Namun, yang membuatnya lebih unik adalah bagaimana masyarakat lokal dengan cepat "memiliki" stadion ini secara kultural. Lahirlah julukan-julukan kreatif dan akrab seperti "Stadion Susu", yang merupakan akronim dari nama resminya, dan "GBK", singkatan dari Gelora Batang Kuis, merujuk pada lokasinya. Munculnya julukan ini menunjukkan bahwa stadion tersebut telah diterima dan menjadi bagian dari identitas serta kebanggaan baru masyarakat Sumatera Utara.
5. Mengingatkan Kembali Kenangan Marah Halim Cup, Turnamen Anak Medan yang masuk kalender resmi FIFA

Turnamen ini sebenarnya bukan tradisi yang benar-benar baru. Justru, ini seperti membangkitkan kembali sebuah warisan yang pernah tertidur. Jauh sebelum ini, Medan sudah sangat akrab dengan atmosfer sepak bola internasional. Kota ini pernah menjadi tuan rumah Marah Halim Cup (1972-1995), salah satu turnamen pramusim paling bergengsi di Asia pada masanya.

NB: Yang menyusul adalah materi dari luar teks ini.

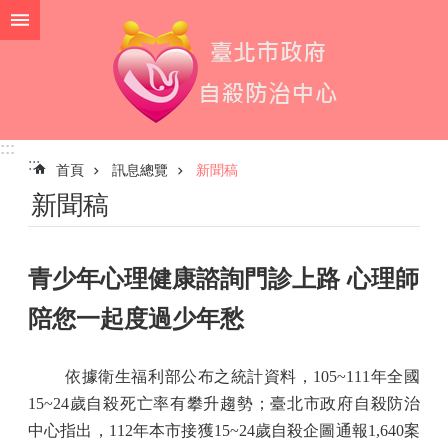
跳到主要內容區塊
:::
:::
首頁
訊息總覽
新聞稿
新聞稿
青少年心理健康諮詢門診上路 心理師
陪您一起度過少年愁
依據衛生福利部公布之統計資料，
105~111
年全國
15~24
歲自殺死亡率有攀升趨勢；臺北市政府自殺防治
中心指出，
112
年本市接獲
15~24
歲自殺企圖通報
1,640
案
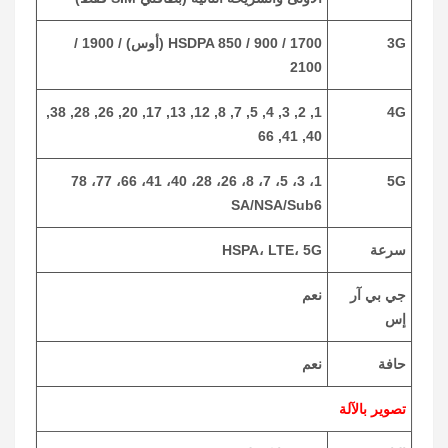
3G
HSDPA 850 / 900 / 1700 (أوس) / 1900 /
2100
1, 2, 3, 4, 5, 7, 8, 12, 13, 17, 20, 26, 28, 38,
4G
40, 41, 66
1، 3، 5، 7، 8، 26، 28، 40، 41، 66، 77، 78
5G
SA/NSA/Sub6
سرعة
HSPA، LTE، 5G
جي بي آر
نعم
إس
حافة
نعم
تصوير بالآلة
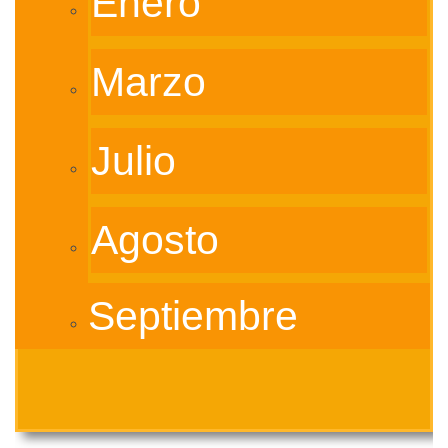
Enero
Marzo
Julio
Agosto
Septiembre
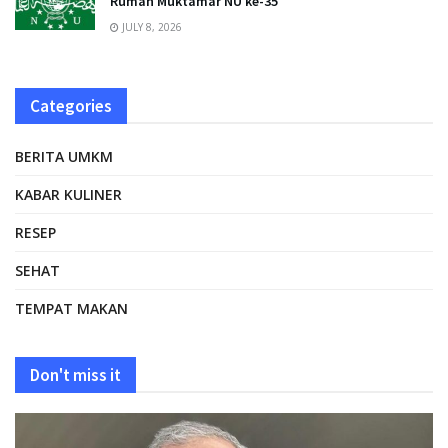
Rumah Muktamar NU ke-35
JULY 8, 2026
Categories
BERITA UMKM
KABAR KULINER
RESEP
SEHAT
TEMPAT MAKAN
Don't miss it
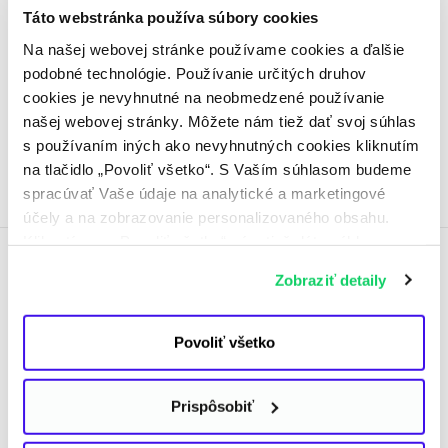
Poznámka: Informácie obsiahnuté v tomto článku
Táto webstránka používa súbory cookies
sa vzťahujú na podmienky poskytovania produktov
Na našej webovej stránke používame cookies a ďalšie
a služieb, platné ku dňu zverejnenia tohto článku.
podobné technológie. Používanie určitých druhov
cookies je nevyhnutné na neobmedzené používanie
našej webovej stránky. Môžete nám tiež dať svoj súhlas
s používaním iných ako nevyhnutných cookies kliknutím
Zaradené v téme:
na tlačidlo „Povoliť všetko“. S Vaším súhlasom budeme
Pre firmy
spracúvať Vaše údaje na analytické a marketingové
účely a na zobrazovanie personalizovaného obsahu.
Kliknutím na „Povoliť všetko“ nám tiež dáte súhlas na
spracúvanie osobných údajov mimo Európskej únie -
O autorovi
Zobraziť detaily
najmä v USA a v iných tretích krajinách. Ďalšie
informácie nájdete v osobitných nastaveniach
a v
Informácii o spracúvaní údajov
. Svoj súhlas
Povoliť všetko
Martin Kopča
môžete kedykoľvek odvolať.
V energetike pracujem 10 rokov. Aktuálne sa
Prispôsobiť
venujem obchodovaniu s plynom, elektrinou
a emisnými povolenkami. Pri obchodovaní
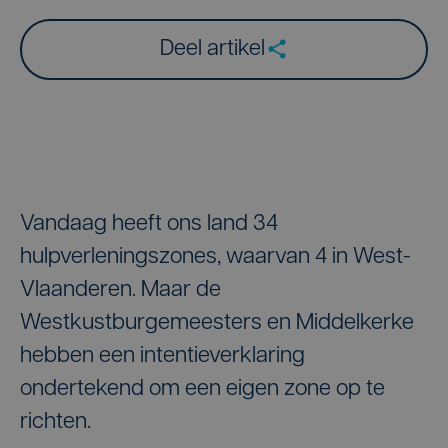
Deel artikel
Vandaag heeft ons land 34
hulpverleningszones, waarvan 4 in West-
Vlaanderen. Maar de
Westkustburgemeesters en Middelkerke
hebben een intentieverklaring
ondertekend om een eigen zone op te
richten.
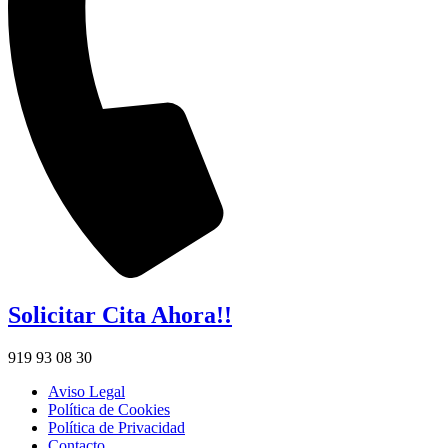
Solicitar Cita Ahora!!
919 93 08 30
Aviso Legal
Política de Cookies
Política de Privacidad
Contacto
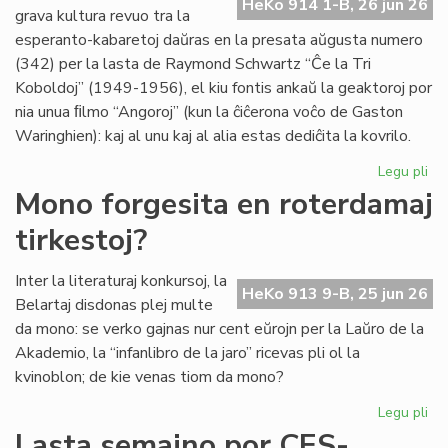
HeKo 914 1-B, 26 jun 26
es
grava kultura revuo tra la
de
esperanto-kabaretoj daŭras en la presata aŭgusta numero
G.
(342) per la lasta de Raymond Schwartz “Ĉe la Tri
Sil
Koboldoj” (1949-1956), el kiu fontis ankaŭ la geaktoroj por
nia unua ﬁlmo “Angoroj” (kun la ĉiĉerona voĉo de Gaston
Waringhien): kaj al unu kaj al alia estas dediĉita la kovrilo.
Legu pli
pri
Tri
Mono forgesita en roterdamaj
ko
tirkestoj?
en
la
kov
Inter la literaturaj konkursoj, la
HeKo 913 9-B, 25 jun 26
de
Belartaj disdonas plej multe
"Li
da mono: se verko gajnas nur cent eŭrojn per la Laŭro de la
Foi
Akademio, la “infanlibro de la jaro” ricevas pli ol la
34
kvinoblon; de kie venas tiom da mono?
Legu pli
pri
Mo
Lasta semajno por CES-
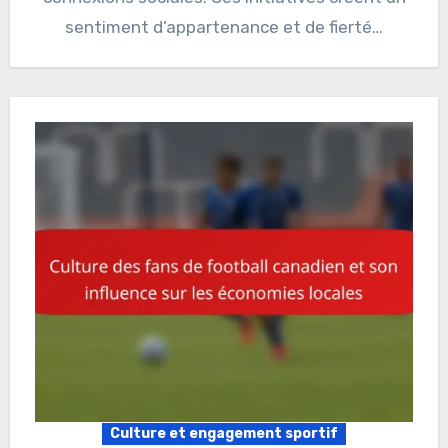
sentiment d’appartenance et de fierté…
Culture et engagement sportif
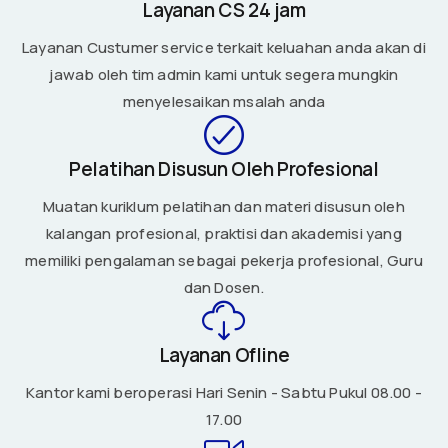
Layanan CS 24 jam
Layanan Custumer service terkait keluahan anda akan di
jawab oleh tim admin kami untuk segera mungkin
menyelesaikan msalah anda
Pelatihan Disusun Oleh Profesional
Muatan kuriklum pelatihan dan materi disusun oleh
kalangan profesional, praktisi dan akademisi yang
memiliki pengalaman sebagai pekerja profesional, Guru
dan Dosen.
Layanan Ofline
Kantor kami beroperasi Hari Senin - Sabtu Pukul 08.00 -
17.00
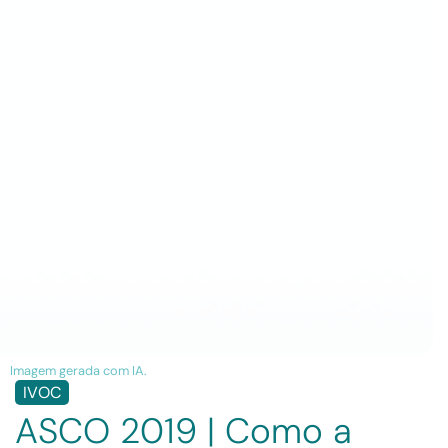
Imagem gerada com IA.
IVOC
ASCO 2019 | Como a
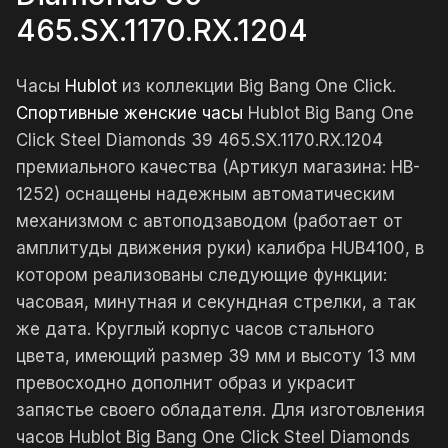
465.SX.1170.RX.1204
Часы
Hublot
из коллекции Big Bang One Click.
Спортивные женские часы
Hublot Big Bang One
Click Steel Diamonds 39 465.SX.1170.RX.1204
премиального качества (Артикул магазина: HB-
1252) оснащены надежным автоматическим
механизмом с автоподзаводом (работает от
амплитуды движения руки) калибра HUB4100, в
котором реализованы следующие функции:
часовая, минутная и секундная стрелки, а так
же дата. Круглый корпус часов стального
цвета, имеющий размер 39 мм и высоту 13 мм
превосходно дополнит образ и украсит
запястье своего обладателя. Для изготовления
часов Hublot Big Bang One Click Steel Diamonds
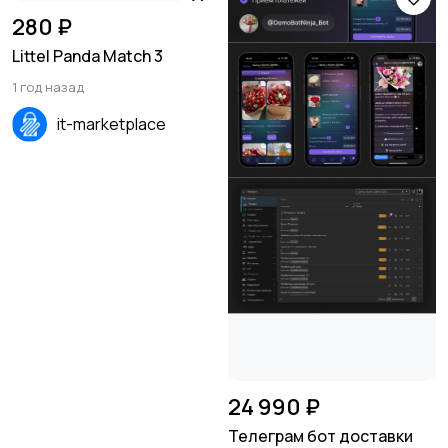
280 ₽
Littel Panda Match 3
1 год назад
it-marketplace
24 990 ₽
Телеграм бот доставки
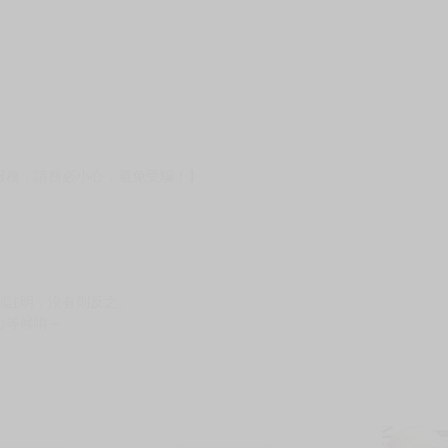
壞袋（快遞袋）
Ｅ破壞袋（快遞袋）
貨
）
?gid=3104440
服務，請務必小心，避免受騙！】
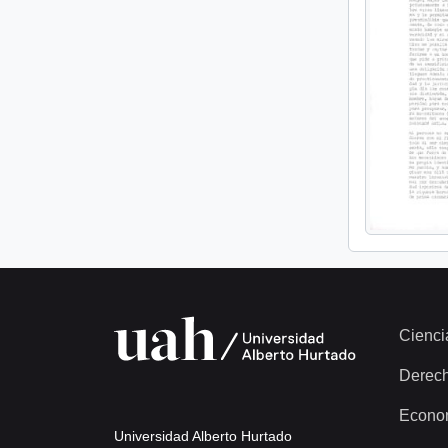
Cienci
Derec
Econo
Universidad Alberto Hurtado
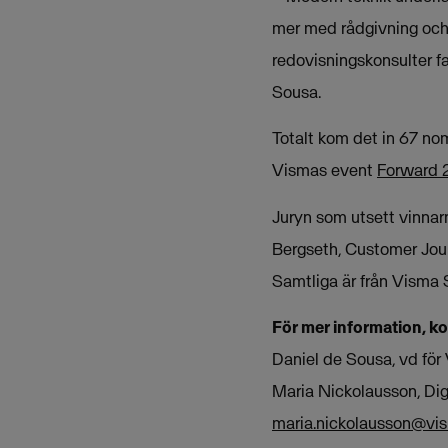
mer med rådgivning och 
redovisningskonsulter f
Sousa.
Totalt kom det in 67 no
Vismas event
Forward 
Juryn som utsett vinnar
Bergseth, Customer Jou
Samtliga är från Visma
För mer information, k
Daniel de Sousa, vd fö
Maria Nickolausson, Di
maria.nickolausson@vi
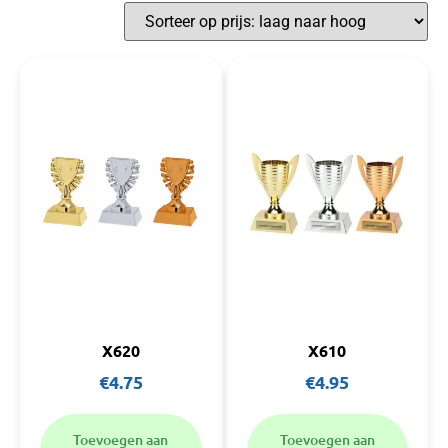
X620
X610
€
4.75
€
4.95
Toevoegen aan
Toevoegen aan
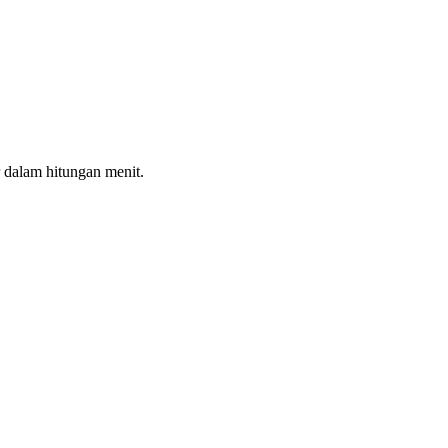
 dalam hitungan menit.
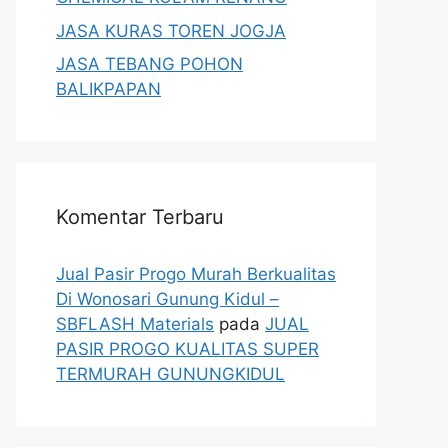
JASA KURAS TOREN JOGJA
JASA TEBANG POHON
BALIKPAPAN
Komentar Terbaru
Jual Pasir Progo Murah Berkualitas
Di Wonosari Gunung Kidul –
SBFLASH Materials
pada
JUAL
PASIR PROGO KUALITAS SUPER
TERMURAH GUNUNGKIDUL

Hebatnya lagi, Marah Halim Cup diakui dan masuk dalam kalender resmi FIFA mulai tahun 1974. Bahkan di era 1950-an, klub lokal PSMS Medan mendapat julukan "The Killer". Penamaan itu lahir karena rekor sangarnya saat menaklukkan tim-tim kuat dari luar negeri di Medan.
Dengan sejarah yang kaya ini, Piala Kemerdekaan 2025 menjadi jembatan antara generasi baru dan warisan masa lalu. PSSI secara tidak langsung telah membangkitkan kembali "DNA" sepak bola internasional di provinsi ini. Turnamen ini menjadi pengingat bahwa Sumatera Utara memang layak kembali menjadi salah satu kiblat sepak bola di Indonesia.
Bagi masyarakat Sumatera Utara, Piala Kemerdekaan 2025 bukan sekadar rangkaian pertandingan sepak bola. Ini adalah jawaban atas dahaga dan penantian selama 40 tahun. Gema sorak-sorai puluhan ribu penonton yang membahana di stadion seolah menyambung kembali suara sejarah dari masa lalu, masa ketika PSMS dijuluki "The Killer dengan gaya Rap-Rap nya" dan Marah Halim Cup menjadi panggung kebanggaan Asia.
Untuk generasi yang lebih tua, ini adalah nostalgia yang membangkitkan kembali kenangan manis. Namun untuk generasi muda, ini adalah bukti nyata bahwa cerita-cerita hebat tentang kejayaan sepak bola di tanah mereka bukanlah dongeng belaka. Turnamen ini telah menyalakan kembali api semangat yang sempat meredup, merajut kembali memori lama dengan harapan baru. Semoga ini bukanlah akhir, melainkan fajar baru bagi kebangkitan sepak bola Tanah Deli, mengembalikan Sumatera Utara ke tempat terhomat sepak bola Indonesia.